To do:
Everything in the listing below should be repeated verbatim, apart from the pictures.

Supplied information:
-- Opening Marker --

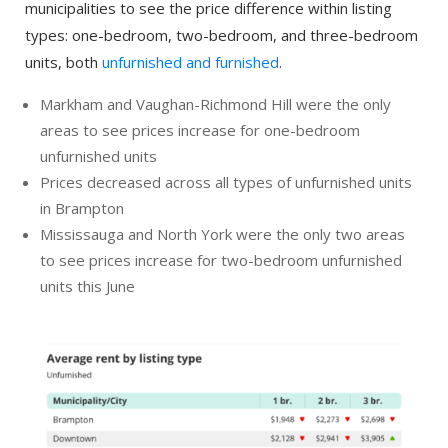
municipalities to see the price difference within listing
types: one-bedroom, two-bedroom, and three-bedroom
units, both
unfurnished and furnished
.
Markham and Vaughan-Richmond Hill were the only
areas to see prices increase for one-bedroom
unfurnished units
Prices decreased across all types of unfurnished units
in Brampton
Mississauga and North York were the only two areas
to see prices increase for two-bedroom unfurnished
units this June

-- Closing Marker --

Output:
municipalities to see the price difference within listing
types: one-bedroom, two-bedroom, and three-bedroom
units, both
unfurnished and furnished
.
Markham and Vaughan-Richmond Hill were the only
areas to see prices increase for one-bedroom
unfurnished units
Prices decreased across all types of unfurnished units
in Brampton
Mississauga and North York were the only two areas
to see prices increase for two-bedroom unfurnished
units this June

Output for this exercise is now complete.